Phil, I have news you might be interested in: John has recently developed a slightly longer version of the Musclechuck. At this time it is limited to the Type 1 which fits PC routers. This model John is calling the 1A and it is about 1" longer than the factory collet. When you decide to order be sure to use the link on the forums for a small discount. (just for being a member.) I set this up a couple years ago and it will save you a couple bucks.

You might enjoy watching this video by Roland Johnson of FWW magazine here:
Quick Change Collets Make Routing Easier - Fine Woodworking Video

This video is only about the Musclechuck.


----------



## PhilBa (Sep 25, 2014)

Thanks. I've seen that video before. I think he overstates the problem of wrenches but does get the general idea across.


----------



## Stick486 (Jan 4, 2013)

Strobe7 said:


> I think you'd be stupid not to se a plunge router when mounting in a table, my advice would be a plunge router is superior in all router usage


Whoa...


----------



## Herb Stoops (Aug 28, 2012)

None of the under the table adjusters or lifts are as fast as popping your router out of the table to make changes.

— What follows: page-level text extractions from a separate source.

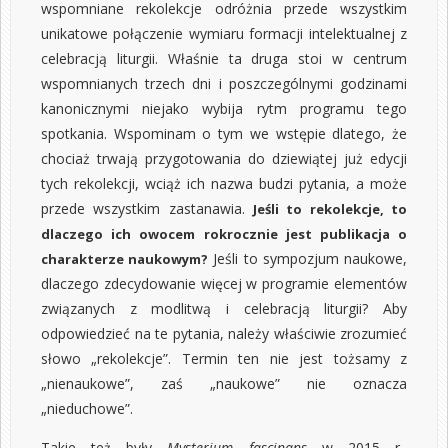
wspomniane rekolekcje odróżnia przede wszystkim
unikatowe połączenie wymiaru formacji intelektualnej z
celebracją liturgii. Właśnie ta druga stoi w centrum
wspomnianych trzech dni i poszczególnymi godzinami
kanonicznymi niejako wybija rytm programu tego
spotkania. Wspominam o tym we wstępie dlatego, że
chociaż trwają przygotowania do dziewiątej już edycji
tych rekolekcji, wciąż ich nazwa budzi pytania, a może
przede wszystkim zastanawia.
Jeśli to rekolekcje, to
dlaczego ich owocem rokrocznie jest publikacja o
Jeśli to sympozjum naukowe,
charakterze naukowym?
dlaczego zdecydowanie więcej w programie elementów
związanych z modlitwą i celebracją liturgii? Aby
odpowiedzieć na te pytania, należy właściwie zrozumieć
słowo „rekolekcje”. Termin ten nie jest tożsamy z
„nienaukowe”, zaś „naukowe” nie oznacza
„nieduchowe”.
Takie też były
Mysterium fascinans
w 2015 r.,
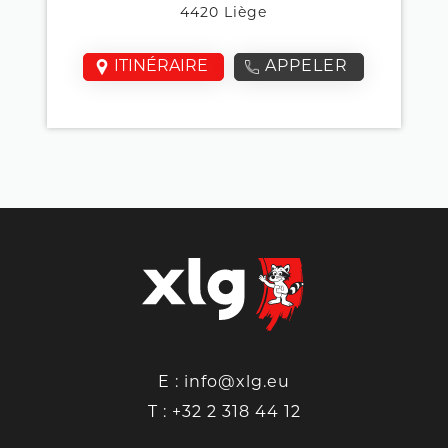
4420 Liège
ITINÉRAIRE
APPELER
E :
info@xlg.eu
T :
+32 2 318 44 12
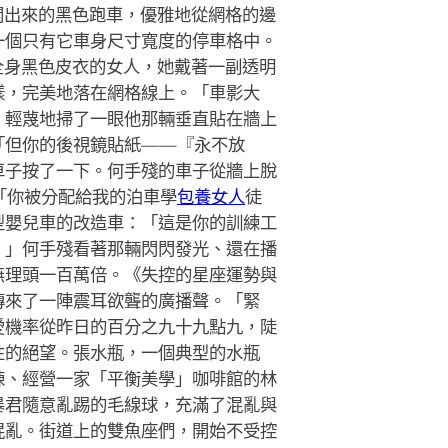
開出來的黑色跑車，優雅地從網格的邊
一個只有它車身尺寸寬度的停車格中。
全身黑色皮衣的女人，她戴著一副透明
樣，完美地落在網格線上。「車影大
，輕蔑地掃了一眼他那輛垂直貼在牆上
「但你的後視鏡貼紙——『永不放
車子按了一下。何手殘的車子從牆上脫
「你被分配給我的泊車學
包養女人
徒
型嬰兒車的改造車：「這是你的訓練工
。」何手殘看著那輛閃閃發光、還在播
無理頭一百萬倍。《失控的星座運勢與
傳來了一陣震耳欲聾的廣播聲。「緊
愛機率從昨日的百分之九十九點九，陡
性的絕望。張水瓶，一個典型的水瓶
棟、經營一家「平衡美學」咖啡館的林
暴君隨意亂踢的毛線球，充滿了混亂與
混亂。街道上的雙魚座們，開始不受控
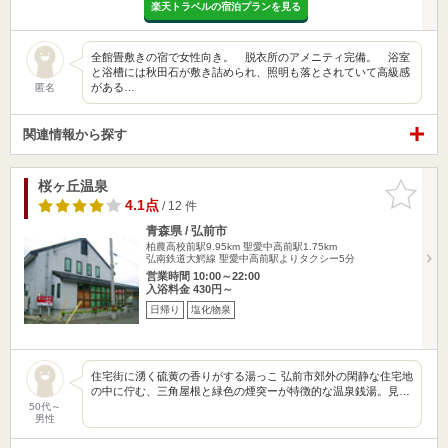
楽天トラベルの宿泊プランを見る
全館畳敷きの宿で女性向き。 脱衣所のアメニティ完備。 浴室
と浴槽には秋田石が敷き詰められ、照明も落とされていて高級感
がある…
匿名
関連情報から探す
桜ヶ丘温泉
お気に入
りに追加
4.1点
/ 12 件
青森県 / 弘前市
柏農高校前駅9.95km
聖愛中高前駅1.75km
弘南鉄道大鰐線 聖愛中高前駅よりタクシー5分
営業時間 10:00～22:00
入浴料金 430円～
日帰り
塩化物泉
住宅街に湧く硫黄の香りがする湯っこ 弘前市郊外の閑静な住宅地
の中に佇む、三角屋根と緑色の煙突ーが特徴的な温泉銭湯。見…
50代～
男性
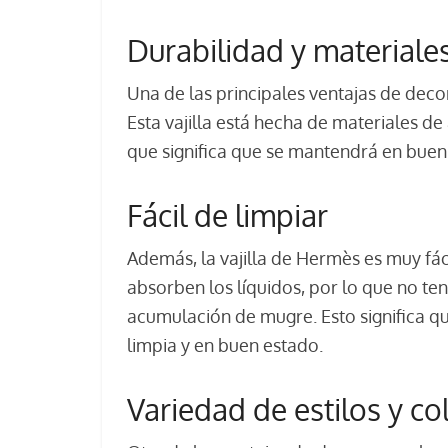
Durabilidad y materiale
Una de las principales ventajas de deco
Esta vajilla está hecha de materiales de 
que significa que se mantendrá en bue
Fácil de limpiar
Además, la vajilla de Hermès es muy fác
absorben los líquidos, por lo que no te
acumulación de mugre. Esto significa q
limpia y en buen estado.
Variedad de estilos y co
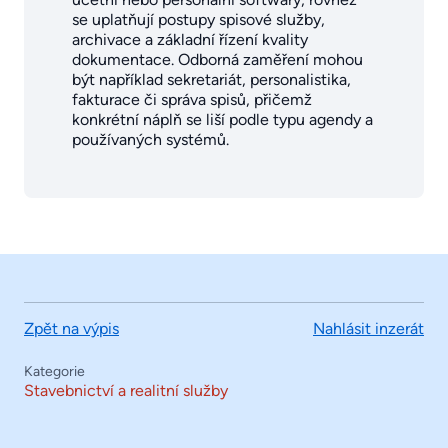
se uplatňují postupy spisové služby,
archivace a základní řízení kvality
dokumentace. Odborná zaměření mohou
být například sekretariát, personalistika,
fakturace či správa spisů, přičemž
konkrétní náplň se liší podle typu agendy a
používaných systémů.
Zpět na výpis
Nahlásit inzerát
Kategorie
Stavebnictví a realitní služby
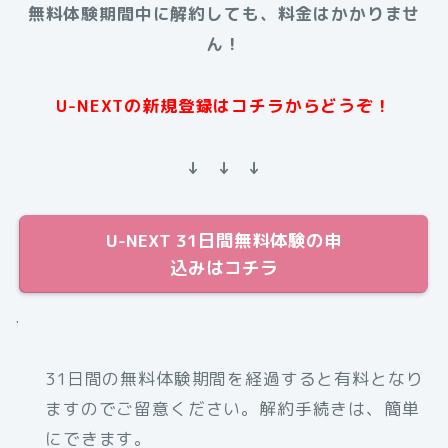
無料体験期間中に解約しても、料金はかかりませ
ん！
U-NEXTの新規登録はコチラからどうぞ！
↓ ↓ ↓
U-NEXT 31日間無料体験の申
込みはコチラ
.
31日間の無料体験期間を経過すると有料となり
ますのでご留意ください。解約手続きは、簡単
にできます。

Some people prefer them and that is fine; the goal is to be as comfortable as possible with your choices in how you use a router.[/QUOTE]

Mike, I had my previous table set up to lift out the router to change bits, but it doesn't work for making height adjustments as the fence is covering the plate. So I still had to reach under the table to unlock and adjust the height. With my Jessem lift I can make height adjustments without even shutting off the router.

Herb


----------



## DaninVan (Jan 1, 2012)

*To The Point*



Stick486 said:


> Whoa...


Exactly.


----------